Dancehall star Sean Paul backs calls to make Jamaica a republic and slams UK visa restrictions

Dancehall star Sean Paul has criticised the UK’s visa restrictions on Jamaican citizens after The Independent revealed that the British government is being lobbied to lift these curbs.

The chart-topping artist, 51, is also backing Jamaica’s bid to remove King Charles as the country’s head of state, citing UK immigration regulations as a key reason for this, he told Good Morning Britain on Friday.

“Every child got to grow up and be independent - and I think that country’s can be perceived in that same way,” the Kingston-born rapper, whose real name is Sean Henriques, told broadcaster Noel Phillips during the interview.

“We need to prove ourselves to be us, so salute to the great UK and I’m not saying ‘so long’, I’m just saying give us our chance to stand up and make you proud.”

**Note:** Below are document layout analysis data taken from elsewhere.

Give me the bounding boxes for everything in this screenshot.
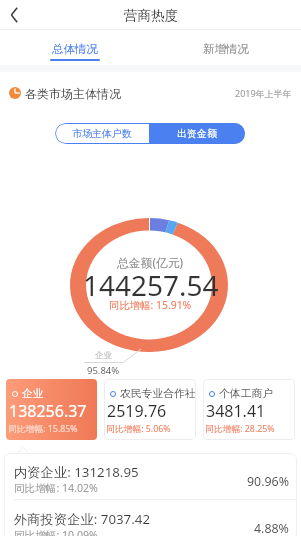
- staticText: 同比增幅: 10.09%: [14, 528, 98, 536]
- staticText: 95.84%: [87, 364, 120, 377]
- staticText: 企业: [95, 350, 112, 361]
- staticText: 市场主体户数: [72, 127, 132, 140]
- staticText: 同比增幅: 15.91%: [109, 298, 192, 312]
- staticText: 同比增幅: 14.02%: [14, 481, 98, 495]
- staticText: 138256.37: [9, 400, 87, 422]
- staticText: 各类市场主体情况: [25, 86, 121, 101]
- button[interactable]: 新增情况: [150, 30, 301, 64]
- staticText: 2519.76: [107, 400, 167, 422]
- button[interactable]: 外商投资企业: 7037.42: [4, 500, 297, 536]
- staticText: 企业: [22, 387, 44, 401]
- staticText: 3481.41: [206, 400, 266, 422]
- staticText: 个体工商户: [219, 387, 273, 401]
- staticText: 90.96%: [247, 473, 289, 490]
- button[interactable]: 企业: [6, 379, 97, 440]
- button[interactable]: 市场主体户数: [55, 123, 149, 144]
- button[interactable]: 出资金额: [149, 123, 245, 144]
- staticText: 农民专业合作社: [120, 387, 196, 401]
- staticText: 内资企业: 131218.95: [14, 463, 139, 481]
- staticText: 同比增幅: 15.85%: [8, 423, 78, 435]
- button[interactable]: 个体工商户: [203, 379, 295, 440]
- staticText: 营商热度: [124, 7, 178, 24]
- staticText: 出资金额: [177, 127, 217, 140]
- staticText: 总金额(亿元): [117, 254, 184, 270]
- button[interactable]: 农民专业合作社: [104, 379, 196, 440]
- button[interactable]: 内资企业: 131218.95: [4, 453, 297, 499]
- button[interactable]: 总体情况: [0, 30, 150, 64]
- staticText: 总体情况: [52, 42, 98, 56]
- staticText: 4.88%: [254, 520, 289, 536]
- button[interactable]: Back: [0, 0, 30, 30]
- staticText: 新增情况: [203, 42, 249, 56]
- staticText: 外商投资企业: 7037.42: [14, 510, 151, 528]
- staticText: 144257.54: [83, 266, 219, 304]
- staticText: 同比增幅: 28.25%: [205, 423, 275, 435]
- staticText: 2019年上半年: [235, 87, 292, 99]
- staticText: 同比增幅: 5.06%: [106, 423, 171, 435]
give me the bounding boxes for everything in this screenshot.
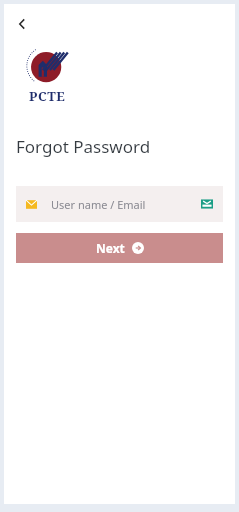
staticText: PCTE [29,87,66,105]
staticText: Next [96,240,125,256]
button[interactable]: Back [8,10,36,38]
button[interactable]: User name / Email [16,186,223,222]
staticText: User name / Email [51,197,201,212]
button[interactable]: Next [16,233,223,263]
staticText: Forgot Password [16,135,151,158]
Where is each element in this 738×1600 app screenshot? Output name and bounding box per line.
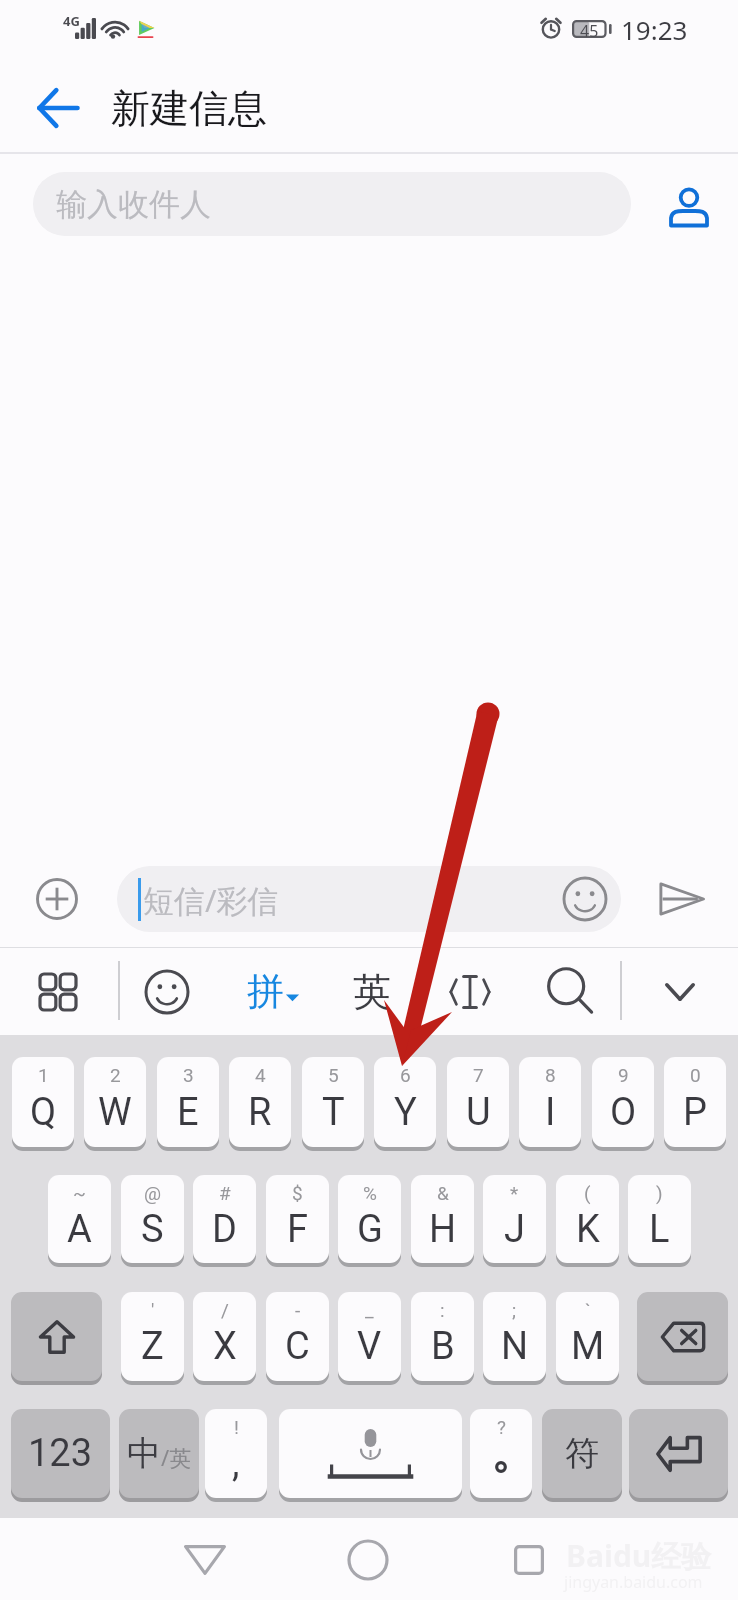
button[interactable]: ?	[470, 1409, 532, 1498]
button[interactable]: Emoji	[557, 871, 613, 927]
button[interactable]: ~	[48, 1175, 111, 1263]
staticText: 4	[255, 1064, 266, 1086]
staticText: I	[545, 1090, 556, 1135]
button[interactable]: :	[411, 1292, 474, 1381]
staticText: 4G	[63, 12, 80, 30]
button[interactable]: Move cursor	[428, 948, 512, 1035]
button[interactable]: Emoji	[123, 948, 211, 1035]
staticText: $	[292, 1182, 303, 1204]
staticText: %	[363, 1182, 377, 1204]
staticText: 0	[690, 1064, 701, 1086]
button[interactable]: Home	[313, 1519, 423, 1600]
staticText: 9	[618, 1064, 629, 1086]
staticText: /	[221, 1299, 229, 1321]
button[interactable]: ;	[483, 1292, 546, 1381]
button[interactable]: Hide keyboard	[634, 948, 726, 1035]
staticText: W	[98, 1090, 132, 1135]
button[interactable]: 8	[519, 1057, 581, 1147]
staticText: H	[429, 1207, 457, 1252]
button[interactable]: 2	[84, 1057, 146, 1147]
button[interactable]: 符	[542, 1409, 622, 1498]
staticText: jingyan.baidu.com	[564, 1571, 703, 1593]
button[interactable]: 6	[374, 1057, 436, 1147]
button[interactable]: #	[193, 1175, 256, 1263]
staticText: @	[144, 1182, 162, 1204]
staticText: V	[357, 1324, 382, 1369]
staticText: ;	[512, 1299, 517, 1321]
staticText: 输入收件人	[56, 185, 211, 224]
button[interactable]: /	[193, 1292, 256, 1381]
staticText: 1	[38, 1064, 49, 1086]
staticText: O	[610, 1090, 637, 1135]
staticText: 拼	[247, 968, 284, 1015]
staticText: 3	[183, 1064, 194, 1086]
staticText: K	[576, 1207, 600, 1252]
staticText: C	[285, 1324, 310, 1369]
button[interactable]: Back	[19, 69, 97, 147]
staticText: J	[504, 1207, 525, 1252]
button[interactable]: `	[556, 1292, 619, 1381]
button[interactable]	[629, 1409, 728, 1498]
button[interactable]: 1	[12, 1057, 74, 1147]
button[interactable]: Keyboard layouts	[14, 948, 102, 1035]
button[interactable]: !	[205, 1409, 267, 1498]
staticText: N	[501, 1324, 529, 1369]
button[interactable]: 英	[330, 948, 414, 1035]
staticText: !	[234, 1416, 239, 1438]
button[interactable]: 9	[592, 1057, 654, 1147]
button[interactable]	[279, 1409, 462, 1498]
staticText: D	[212, 1207, 237, 1252]
staticText: :	[440, 1299, 445, 1321]
button[interactable]: 输入收件人	[33, 172, 631, 236]
staticText: 6	[400, 1064, 411, 1086]
button[interactable]: (	[556, 1175, 619, 1263]
button[interactable]: %	[338, 1175, 401, 1263]
staticText: P	[683, 1090, 707, 1135]
staticText: 英	[353, 968, 391, 1016]
button[interactable]: 3	[157, 1057, 219, 1147]
button[interactable]: 123	[11, 1409, 110, 1498]
staticText: B	[431, 1324, 455, 1369]
button[interactable]: Pick contact	[645, 166, 733, 254]
button[interactable]: Recents	[474, 1519, 584, 1600]
button[interactable]: Back	[150, 1519, 260, 1600]
staticText: Y	[394, 1090, 417, 1135]
button[interactable]: )	[628, 1175, 691, 1263]
staticText: Z	[141, 1324, 164, 1369]
button[interactable]: _	[338, 1292, 401, 1381]
button[interactable]: Add attachment	[17, 859, 97, 939]
staticText: S	[141, 1207, 164, 1252]
button[interactable]: @	[121, 1175, 184, 1263]
staticText: U	[466, 1090, 491, 1135]
staticText: 45	[580, 20, 599, 38]
staticText: 符	[565, 1432, 599, 1475]
staticText: -	[295, 1299, 301, 1321]
button[interactable]: &	[411, 1175, 474, 1263]
button[interactable]: 7	[447, 1057, 509, 1147]
button[interactable]	[637, 1292, 728, 1381]
button[interactable]: 短信/彩信	[117, 866, 621, 932]
button[interactable]: 0	[664, 1057, 726, 1147]
button[interactable]: *	[483, 1175, 546, 1263]
button[interactable]	[11, 1292, 102, 1381]
button[interactable]: -	[266, 1292, 329, 1381]
button[interactable]: '	[121, 1292, 184, 1381]
staticText: ?	[497, 1416, 506, 1438]
staticText: R	[248, 1090, 272, 1135]
staticText: *	[510, 1182, 519, 1204]
staticText: Baidu经验	[566, 1535, 712, 1576]
button[interactable]: 5	[302, 1057, 364, 1147]
button[interactable]: 拼	[225, 948, 321, 1035]
staticText: '	[151, 1299, 155, 1321]
staticText: _	[365, 1299, 374, 1321]
button[interactable]: Send	[636, 854, 726, 944]
button[interactable]: $	[266, 1175, 329, 1263]
staticText: `	[585, 1299, 591, 1321]
button[interactable]: 中	[119, 1409, 199, 1498]
staticText: M	[571, 1324, 605, 1369]
button[interactable]: 4	[229, 1057, 291, 1147]
button[interactable]: Search	[528, 948, 612, 1035]
staticText: 新建信息	[111, 84, 267, 133]
staticText: )	[656, 1182, 663, 1204]
staticText: 2	[110, 1064, 121, 1086]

Speaking to the visa issue and how it affects creative talent seeking to tour the Britain, Paul explained: “We are ‘Commonwealth’. A lot of times we get scrutinised. ‘Oh: red light, come to the back here’, ‘oh: Jamaican passport. Okay, cool, let me check you out more’.

“It’s unfortunate that has been that way for that long”.

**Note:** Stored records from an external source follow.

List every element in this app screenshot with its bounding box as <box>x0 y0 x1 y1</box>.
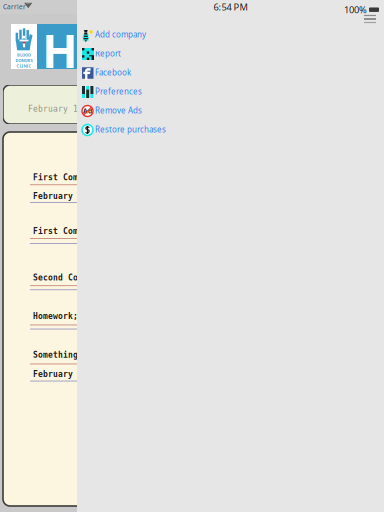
button[interactable]: Add company <box>77 26 384 44</box>
staticText: 100% <box>344 4 367 16</box>
staticText: 6:54 PM <box>214 1 248 13</box>
staticText: Carrier <box>3 2 26 11</box>
staticText: February 13, 2015 <box>33 192 118 201</box>
staticText: Help <box>42 19 99 205</box>
staticText: Something else here <box>33 350 128 360</box>
staticText: Remove Ads <box>95 105 142 116</box>
button[interactable]: Ad <box>77 102 384 120</box>
button[interactable]: Menu <box>362 13 378 25</box>
button[interactable]: Report <box>77 44 384 64</box>
staticText: February 13, 2015 <box>33 370 118 379</box>
button[interactable]: Restore purchases <box>77 120 384 140</box>
staticText: CLINIC <box>16 63 32 69</box>
staticText: Report <box>95 48 121 59</box>
button[interactable]: Preferences <box>77 82 384 102</box>
staticText: First Company Name <box>33 227 123 236</box>
staticText: First Company Name <box>33 173 123 182</box>
staticText: Add company <box>95 29 146 40</box>
staticText: Preferences <box>95 86 142 97</box>
button[interactable]: Facebook <box>77 64 384 82</box>
staticText: DONORS <box>16 58 32 63</box>
staticText: Facebook <box>95 67 131 78</box>
staticText: Second Company LLC <box>33 273 123 282</box>
staticText: February 13, 2015 - Friday <box>28 104 168 114</box>
staticText: Restore purchases <box>95 124 166 135</box>
staticText: Ad <box>83 107 92 116</box>
staticText: BLOOD <box>17 52 31 58</box>
staticText: Homework; read book <box>33 312 128 321</box>
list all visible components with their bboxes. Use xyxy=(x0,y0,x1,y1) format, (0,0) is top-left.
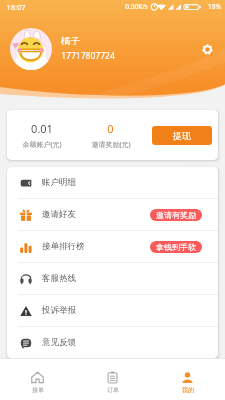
staticText: 18:07 xyxy=(6,2,26,12)
button[interactable]: 我的 xyxy=(150,359,225,400)
button[interactable]: 接单排行榜 xyxy=(7,231,218,262)
staticText: 17717807724 xyxy=(61,50,115,62)
staticText: 0.01 xyxy=(31,121,53,136)
button[interactable]: 邀请好友 xyxy=(7,199,218,230)
staticText: 邀请有奖励 xyxy=(156,210,196,220)
staticText: 账户明细 xyxy=(42,177,76,188)
staticText: 提现 xyxy=(173,130,191,141)
staticText: 0 xyxy=(107,121,114,136)
button[interactable]: 意见反馈 xyxy=(7,327,218,358)
staticText: 0.00K/s xyxy=(125,2,148,11)
staticText: 邀请奖励(元) xyxy=(91,140,131,150)
button[interactable]: 提现 xyxy=(152,126,212,145)
button[interactable]: 接单 xyxy=(0,359,75,400)
button[interactable]: 客服热线 xyxy=(7,263,218,294)
button[interactable]: 投诉举报 xyxy=(7,295,218,326)
staticText: 余额账户(元) xyxy=(22,140,62,150)
staticText: 邀请好友 xyxy=(42,209,76,220)
button[interactable]: Settings xyxy=(195,37,219,61)
staticText: 橘子 xyxy=(61,35,80,47)
button[interactable]: 订单 xyxy=(75,359,150,400)
staticText: 拿钱到手软 xyxy=(156,242,196,252)
staticText: 订单 xyxy=(107,386,119,394)
staticText: 18% xyxy=(208,2,221,11)
staticText: 接单 xyxy=(32,386,44,394)
button[interactable]: 账户明细 xyxy=(7,167,218,198)
staticText: 客服热线 xyxy=(42,273,76,284)
staticText: 意见反馈 xyxy=(42,337,76,348)
staticText: 接单排行榜 xyxy=(42,241,85,252)
staticText: 我的 xyxy=(182,386,194,394)
staticText: 投诉举报 xyxy=(42,305,76,316)
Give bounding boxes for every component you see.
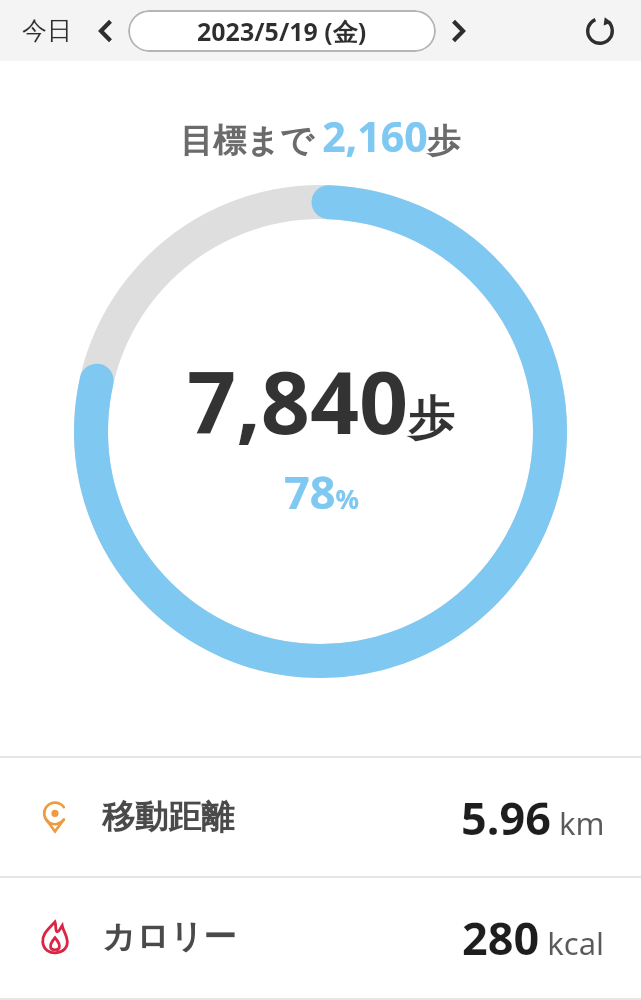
button[interactable]: カロリー xyxy=(0,878,641,996)
staticText: 2023/5/19 (金) xyxy=(197,14,367,48)
button[interactable]: Next day xyxy=(436,9,480,53)
staticText: 今日 xyxy=(22,15,72,46)
staticText: 目標まで 2,160歩 xyxy=(180,108,461,164)
staticText: 7,840歩 xyxy=(187,342,455,459)
staticText: 280 kcal xyxy=(462,907,605,968)
staticText: 移動距離 xyxy=(102,796,234,838)
button[interactable]: 2023/5/19 (金) xyxy=(128,10,436,52)
button[interactable]: 移動距離 xyxy=(0,758,641,876)
button[interactable]: 今日 xyxy=(10,7,84,54)
staticText: カロリー xyxy=(102,916,237,958)
button[interactable]: Refresh xyxy=(575,6,625,56)
staticText: 78% xyxy=(284,461,359,522)
button[interactable]: Previous day xyxy=(84,9,128,53)
staticText: 5.96 km xyxy=(461,787,605,848)
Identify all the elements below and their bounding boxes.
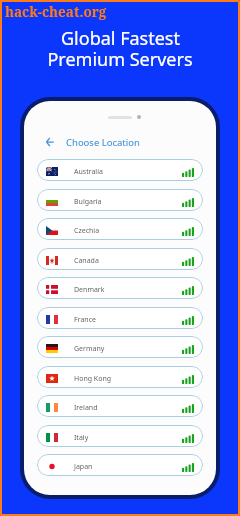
staticText: Australia bbox=[74, 167, 103, 177]
staticText: Global Fastest bbox=[61, 26, 180, 51]
button[interactable]: Denmark bbox=[37, 277, 203, 299]
staticText: Japan bbox=[74, 462, 93, 472]
staticText: Canada bbox=[74, 256, 99, 266]
button[interactable]: Bulgaria bbox=[37, 189, 203, 211]
button[interactable]: Ireland bbox=[37, 395, 203, 417]
staticText: Premium Servers bbox=[47, 47, 193, 72]
staticText: Ireland bbox=[74, 403, 98, 413]
staticText: Choose Location bbox=[66, 136, 140, 149]
staticText: France bbox=[74, 315, 96, 325]
button[interactable]: Czechia bbox=[37, 218, 203, 240]
button[interactable]: Back bbox=[46, 135, 54, 149]
button[interactable]: Germany bbox=[37, 336, 203, 358]
staticText: Germany bbox=[74, 344, 105, 354]
button[interactable]: Canada bbox=[37, 248, 203, 270]
staticText: Hong Kong bbox=[74, 374, 112, 384]
staticText: Czechia bbox=[74, 226, 100, 236]
button[interactable]: Japan bbox=[37, 454, 203, 476]
staticText: Italy bbox=[74, 433, 89, 443]
staticText: Bulgaria bbox=[74, 197, 102, 207]
button[interactable]: Italy bbox=[37, 425, 203, 447]
button[interactable]: France bbox=[37, 307, 203, 329]
button[interactable]: Australia bbox=[37, 159, 203, 181]
staticText: hack-cheat.org bbox=[5, 3, 107, 21]
button[interactable]: Hong Kong bbox=[37, 366, 203, 388]
staticText: Denmark bbox=[74, 285, 105, 295]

This comes as a Jamaican state foreign affairs minister told this news platform that Jamaica is asking the British government to scrap visa restrictions for its citizens so they may freely travel to the UK.

In an exclusive interview with The Independent during his visit to London last month, Alando Terrelonge said the matter “remains an ongoing concern”.

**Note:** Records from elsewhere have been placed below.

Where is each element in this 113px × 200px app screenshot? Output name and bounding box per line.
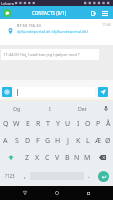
staticText: M xyxy=(84,153,91,163)
button[interactable]: Log out xyxy=(88,8,98,18)
button[interactable]: P xyxy=(93,115,103,132)
button[interactable]: Backspace xyxy=(92,149,113,166)
button[interactable]: W xyxy=(11,115,22,132)
button[interactable]: Æ xyxy=(93,132,103,149)
button[interactable]: O xyxy=(83,115,93,132)
button[interactable]: K xyxy=(73,132,83,149)
staticText: ?123 xyxy=(5,173,15,179)
button[interactable]: R xyxy=(33,115,43,132)
staticText: N xyxy=(74,153,80,163)
button[interactable]: 17:44:00 Hej, hvad kan jeg hjælper med ? xyxy=(1,49,99,60)
staticText: U xyxy=(65,119,71,129)
button[interactable]: F xyxy=(33,132,43,149)
staticText: 17:44 xyxy=(102,22,111,27)
button[interactable]: V xyxy=(52,149,62,166)
staticText: dj/kundeportal.dk (dj/kundeportal.dk) xyxy=(17,29,88,34)
staticText: E xyxy=(26,119,30,129)
staticText: 17:44:00 Hej, hvad kan jeg hjælper med ? xyxy=(3,52,80,57)
staticText: A xyxy=(3,136,8,146)
button[interactable]: Recents xyxy=(81,186,95,200)
staticText: B xyxy=(65,153,70,163)
button[interactable]: A xyxy=(0,132,11,149)
button[interactable]: Enter xyxy=(98,171,109,182)
button[interactable]: Ø xyxy=(103,132,113,149)
button[interactable]: G xyxy=(43,132,53,149)
staticText: S xyxy=(15,136,19,146)
staticText: G xyxy=(45,136,51,146)
staticText: Æ xyxy=(95,136,102,146)
staticText: Ø xyxy=(105,136,111,146)
button[interactable]: Contact avatar xyxy=(3,9,11,17)
staticText: V xyxy=(55,153,60,163)
staticText: L xyxy=(86,136,90,146)
button[interactable]: D xyxy=(22,132,33,149)
button[interactable]: Y xyxy=(53,115,63,132)
button[interactable]: ?123 xyxy=(0,166,20,186)
staticText: I xyxy=(77,119,80,129)
staticText: K xyxy=(76,136,81,146)
staticText: . xyxy=(88,171,90,181)
staticText: , xyxy=(24,171,26,181)
staticText: Lebara xyxy=(1,1,14,6)
staticText: T xyxy=(46,119,50,129)
button[interactable]: X xyxy=(32,149,42,166)
staticText: P xyxy=(96,119,101,129)
button[interactable]: Voice input xyxy=(99,101,113,115)
button[interactable]: L xyxy=(83,132,93,149)
button[interactable]: B xyxy=(62,149,72,166)
button[interactable]: H xyxy=(53,132,63,149)
button[interactable]: I xyxy=(73,115,83,132)
staticText: C xyxy=(45,153,50,163)
button[interactable]: Home xyxy=(50,186,64,200)
button[interactable]: Det xyxy=(66,101,99,115)
staticText: Å xyxy=(106,119,111,129)
button[interactable]: N xyxy=(72,149,82,166)
staticText: D xyxy=(25,136,31,146)
staticText: J xyxy=(67,136,69,146)
button[interactable]: J xyxy=(63,132,73,149)
staticText: Og xyxy=(13,105,21,112)
button[interactable]: Q xyxy=(0,115,11,132)
button[interactable] xyxy=(15,87,95,97)
button[interactable]: . xyxy=(84,166,94,186)
staticText: X xyxy=(35,153,40,163)
button[interactable]: Og xyxy=(0,101,33,115)
button[interactable]: U xyxy=(63,115,73,132)
button[interactable]: T xyxy=(43,115,53,132)
staticText: F xyxy=(36,136,40,146)
button[interactable]: Back xyxy=(18,186,32,200)
staticText: 87 60 156.33 xyxy=(17,23,41,28)
button[interactable]: , xyxy=(20,166,30,186)
button[interactable]: I xyxy=(33,101,66,115)
button[interactable]: E xyxy=(22,115,33,132)
button[interactable]: Shift xyxy=(0,149,22,166)
staticText: Det xyxy=(78,105,87,112)
staticText: W xyxy=(13,119,20,129)
staticText: Q xyxy=(3,119,9,129)
staticText: Y xyxy=(56,119,60,129)
staticText: H xyxy=(55,136,61,146)
button[interactable]: Camera xyxy=(2,87,12,97)
button[interactable]: M xyxy=(82,149,92,166)
button[interactable]: S xyxy=(11,132,22,149)
button[interactable]: C xyxy=(42,149,52,166)
staticText: R xyxy=(36,119,41,129)
button[interactable]: Menu xyxy=(100,8,110,18)
button[interactable]: Å xyxy=(103,115,113,132)
staticText: O xyxy=(85,119,91,129)
staticText: CONTACTS (0/1) xyxy=(32,10,67,16)
button[interactable]: Z xyxy=(22,149,32,166)
staticText: I xyxy=(49,105,51,112)
staticText: Z xyxy=(25,153,30,163)
button[interactable]: Send xyxy=(98,87,108,97)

Following 2003 sanctions, Jamaica remains the only country with the British monarch as head of state that requires visas to enter this country.

Andrew Holness told Prince William and Kate that Jamaica is “moving on” during the couple’s royal tour of the nation (Getty Images)
Andrew Holness told Prince William and Kate that Jamaica is “moving on” during the couple’s royal tour of the nation (Getty Images)

All Jamaican citizens are subject to the restrictions if they wish to enter the UK, including the King’s representative, Governor-General Allen, and the prime minister Andrew Holness.

“Given the historic ties between Jamaica and the UK, we believe it would be good for the visa restrictions to be lifted,” Mr Terrelonge said.

As a point of compromise, the state minister suggested that Britain should begin by lifting travel restrictions on Jamaican creatives, business owners and members of government.

Mr Terrelonge also said that nation is on track to remove Charles as its head of state by 2025, signalling the end to 350 years of colonial rule.

“We remain hopeful that by 2025 we would have completed those reforms and removed the British monarch as the head of our democracy,” he said, adding “notwithstanding it being a figurehead and that real power resides with the government of Jamaica and the people of Jamaica.”

“I’ve always maintained that we owe it to our ancestors who fought and died so that we could be free, we owe it to the framers of our constitution, the work done by our national heroes, for Jamaica to now walk as truly liberated and independent”.

The Jamaican government previously announced a Constitutional Reform Committee to help oversee the republic-forming process.

However, a member of committee, Hugh Small, recently told local press that the nation will not become a republic next year, saying that all the required processes would not be completed by then, and urged the government to “be frank” with people.

In 2022, The Independent first reported that Jamaica had long-begun the process of becoming a republic well before the nation’s prime minister announced the news.